I am a total newbie to Apache spark and hadoop. My problem is that I have an input file(35GB) which contains multi-line reviews of merchandise of online shopping sites. The information is given in the file as shown below:
productId: C58500585F
product: Nun Toy
product/price: 5.99
userId: A3NM6WTIAE
profileName: Heather
helpfulness: 0/1
score: 2.0
time: 1624609
summary: not very much fun
text: Bought it for a relative. Was not impressive.

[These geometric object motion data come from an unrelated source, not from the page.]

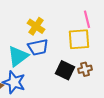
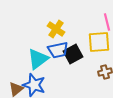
black square: (65, 70) -> (73, 54), moved, turned 36

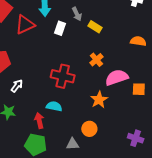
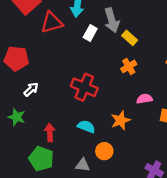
gray arrow: (77, 14) -> (112, 20), size x1.5
orange cross: (96, 60) -> (129, 66), moved
pink semicircle: (117, 77) -> (144, 99), size x0.6
cyan semicircle: (54, 106) -> (86, 127), moved

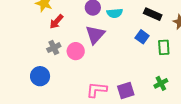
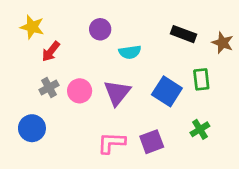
cyan semicircle: (115, 13) -> (130, 52), moved
purple triangle: (95, 35) -> (117, 93), moved
blue square: (142, 37) -> (167, 91), moved, size x1.5

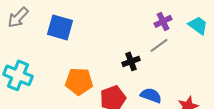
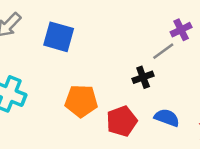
gray line: (159, 45) -> (163, 51), moved

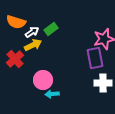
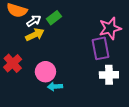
red cross: (15, 59) -> (13, 63), moved

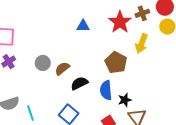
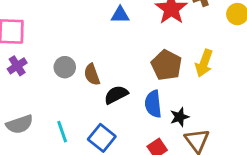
yellow arrow: (142, 44) -> (204, 63), moved
brown semicircle: (62, 69) -> (92, 75), turned -70
cyan line: (30, 113) -> (62, 132), moved

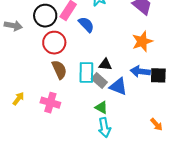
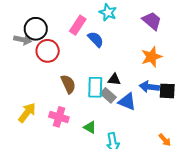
black circle: (45, 16) -> (36, 29), moved
red circle: (54, 43) -> (48, 51), moved
yellow arrow: (18, 99) -> (27, 113), size x1.5
green triangle: (101, 107) -> (90, 127), moved

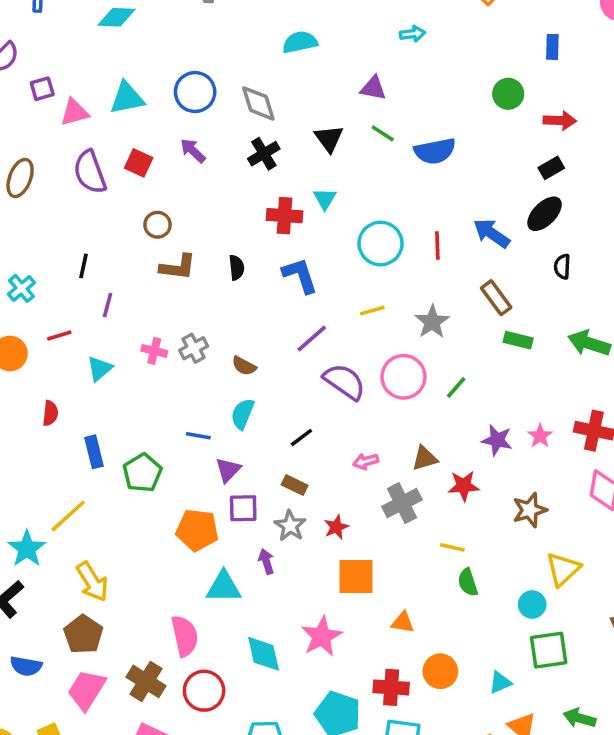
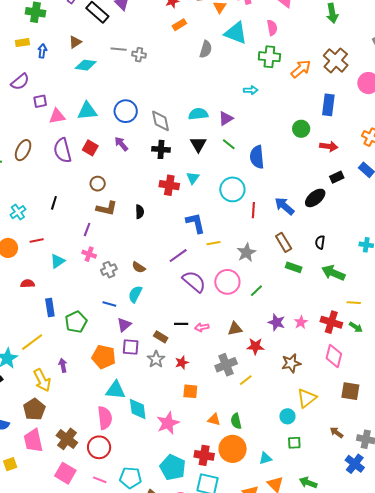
cyan semicircle: (300, 42) -> (198, 114), moved
blue rectangle: (552, 47) -> (328, 105), size x1.5
purple triangle: (373, 88) -> (226, 118), turned -49
blue semicircle: (435, 151) -> (257, 157), turned 90
black cross: (264, 154) -> (161, 149), turned 30
black rectangle: (551, 168) -> (337, 177), moved
cyan circle: (381, 243) -> (232, 189), moved
black semicircle: (562, 267) -> (320, 242), moved
blue L-shape: (300, 275) -> (196, 223), moved
purple line: (108, 305) -> (87, 229), moved
gray cross: (194, 348) -> (109, 270), moved
red semicircle: (50, 413) -> (28, 284), turned -104
black line: (301, 437) -> (181, 324), moved, turned 32
gray cross: (402, 503) -> (226, 365), moved
yellow line: (452, 547) -> (246, 380), turned -56
purple arrow: (266, 561) -> (63, 365), moved
orange square: (356, 576) -> (190, 391), size x0.7
green semicircle: (468, 582) -> (236, 421), moved
pink semicircle: (185, 636) -> (105, 418), moved
green square: (549, 650) -> (294, 443), size x0.6
cyan diamond: (264, 654) -> (138, 409), moved
orange circle: (440, 671) -> (233, 449), size x1.4
pink trapezoid: (87, 690) -> (33, 441), turned -50

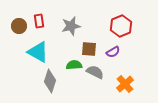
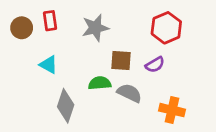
cyan triangle: (38, 52) -> (49, 65), size x0.6
orange cross: (125, 84) -> (172, 110), turned -36

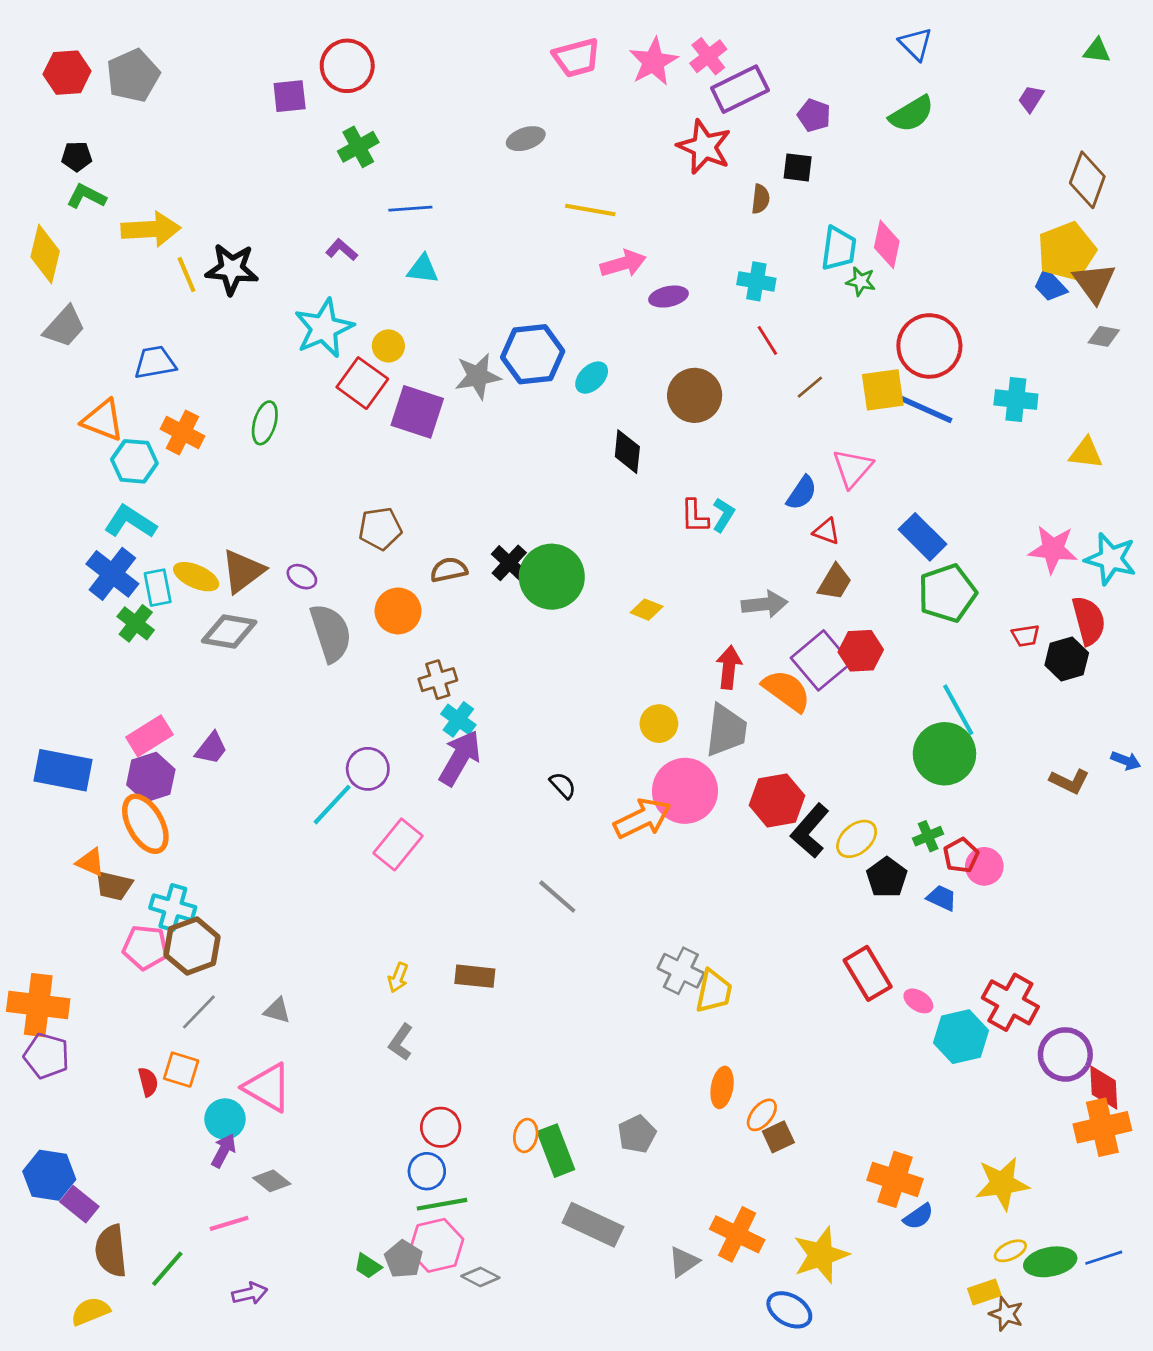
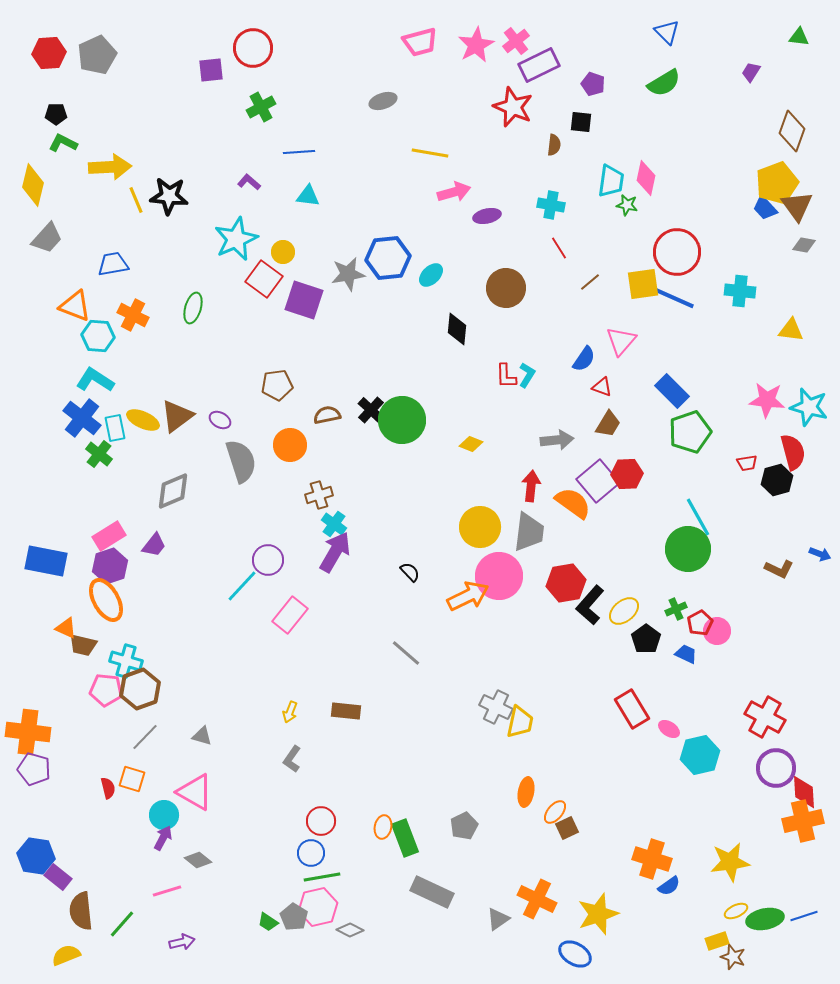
gray diamond: (229, 632) -> (173, 491), moved, turned -33
yellow circle: (659, 724) -> (480, 527), size x1.5
red cross: (1010, 1002) -> (765, 717), moved

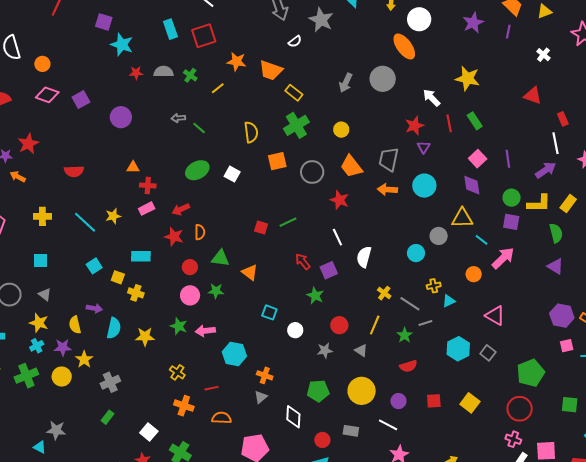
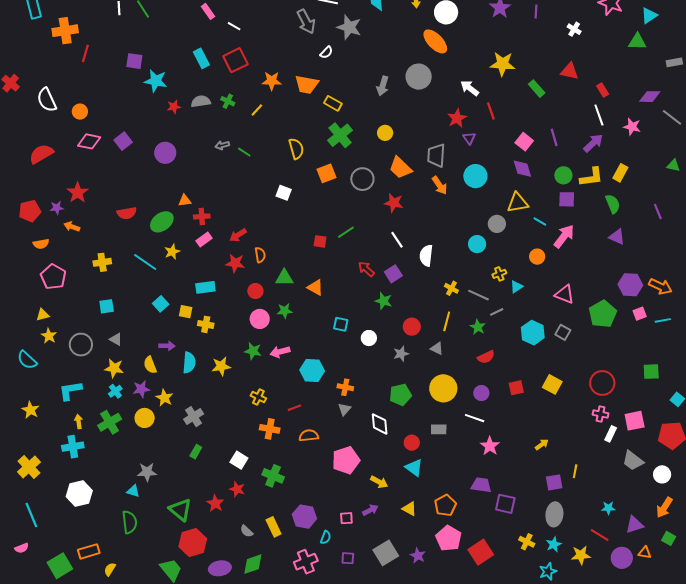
green rectangle: (475, 121) -> (537, 89), moved
green ellipse: (197, 170) -> (162, 222), moved
orange arrow: (387, 190) -> (440, 185), turned -120
green pentagon: (531, 373) -> (603, 314), moved

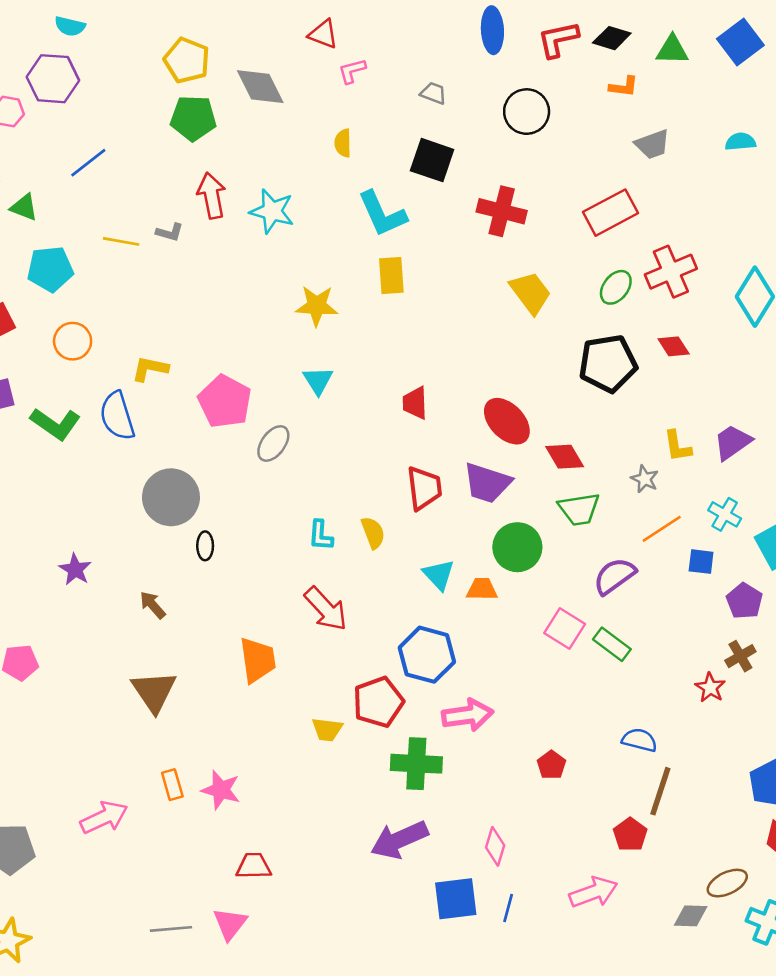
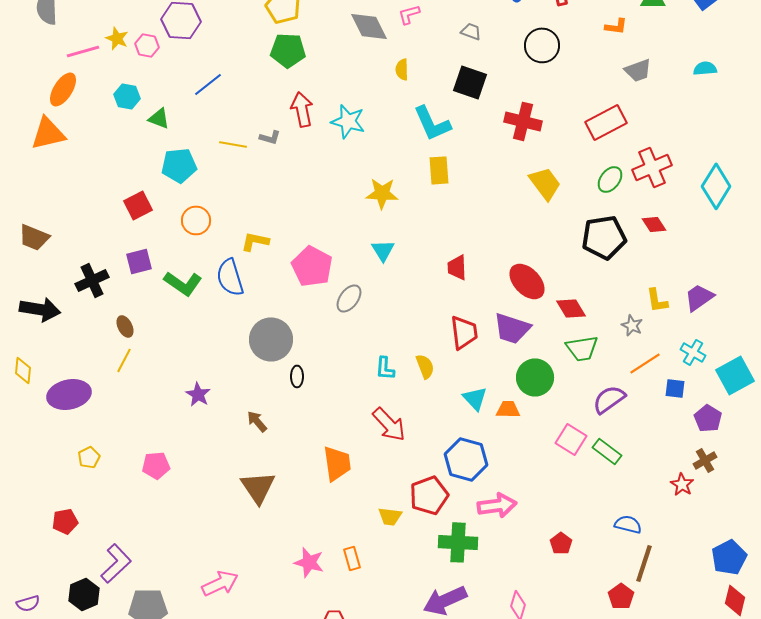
gray diamond: (260, 87) -> (369, 26), moved
orange rectangle: (172, 785) -> (352, 558), moved

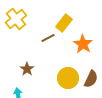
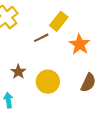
yellow circle: (68, 78) -> (48, 82), moved

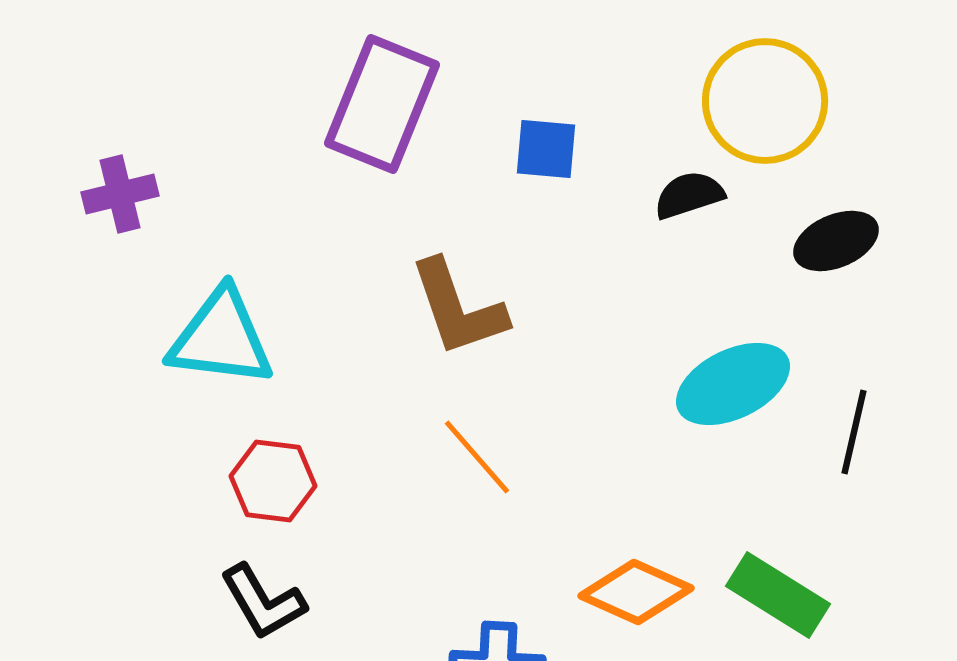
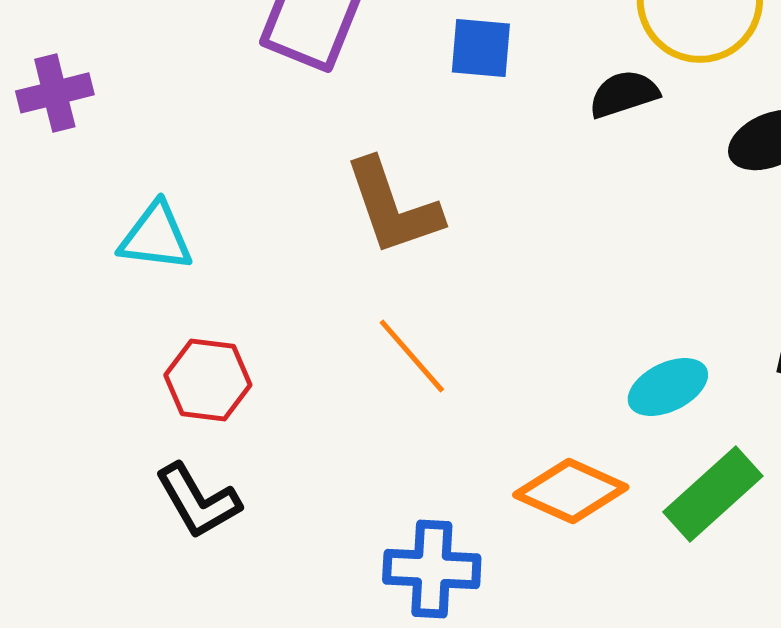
cyan triangle: (221, 338) -> (156, 237), size x0.7
cyan ellipse: (733, 384) -> (668, 387), moved, size x0.7
green rectangle: (778, 595) -> (713, 494), turned -74

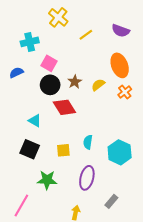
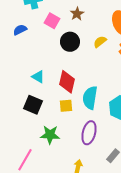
brown star: (75, 82) -> (77, 14), moved
black circle: (50, 85) -> (70, 42), moved
red diamond: (64, 107) -> (67, 82), moved, turned 45
cyan semicircle: (88, 142) -> (90, 98), size x1.6

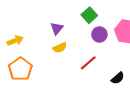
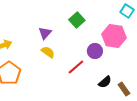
purple circle: (99, 34) -> (95, 51), moved
yellow semicircle: (60, 48) -> (48, 52), turned -120

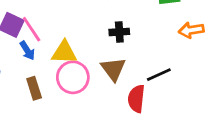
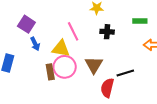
pink line: (32, 29) -> (73, 31), moved
black cross: (119, 32) -> (107, 32), moved
brown rectangle: (34, 88) -> (50, 72), moved

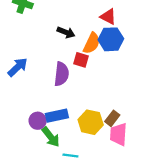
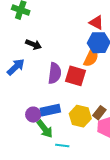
black arrow: (66, 32) -> (34, 44), moved
orange semicircle: (92, 43) -> (91, 57), moved
red square: (81, 60) -> (76, 76), moved, size x1.5

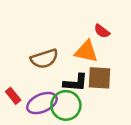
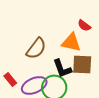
brown semicircle: (44, 59) -> (36, 48), turned -35
black L-shape: (75, 83) -> (62, 68), turned 65

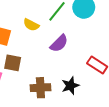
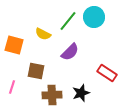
brown square: (13, 63) -> (36, 71), moved

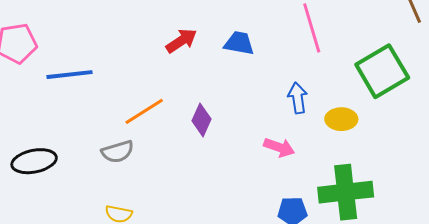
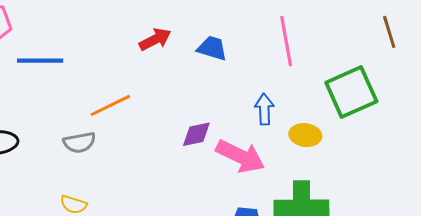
purple diamond: (202, 120) -> (196, 134), moved, turned 48
pink arrow: (279, 147) -> (240, 156), size x1.6

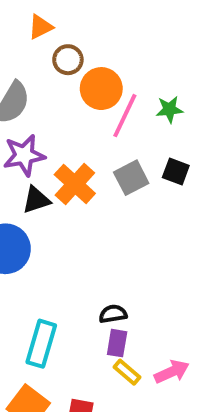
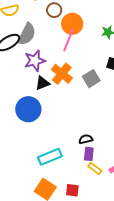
pink line: (125, 116) -> (68, 40), moved
gray square: (131, 178) -> (91, 79), moved
cyan rectangle: (41, 344) -> (50, 157), turned 55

This is one block of review. There are thousands of such blocks separated by blank lines. what I need from here is the productId, userId and score,so I have filtered the JavaRDD to have just the lines that I need. so it will look like following:
productId: C58500585F
userId: A3NM6WTIAE
score: 2.0
Code :
SparkConf conf = new SparkConf().setAppName("org.spark.program").setMaster("local");
JavaSparkContext context = new JavaSparkContext(conf);
JavaRDD<String> input = context.textFile("path");
JavaRDD<String> requiredLines = input.filter(new Function<String, Boolean>() {
public Boolean call(String s) throws Exception {
if(s.contains("productId") || s.contains("UserId") || s.contains("score") || s.isEmpty() ) {
return false;
}
return true;
}
});
Now, I need to read these three lines as part of one (key, value) pair which I do not know how. There will only be a blank line between two blocks of reviews.
I have looked at several websites, but did not find solution to my problem. Can any one please help me with this ? Thanks a lot! Please let me know if you need more information.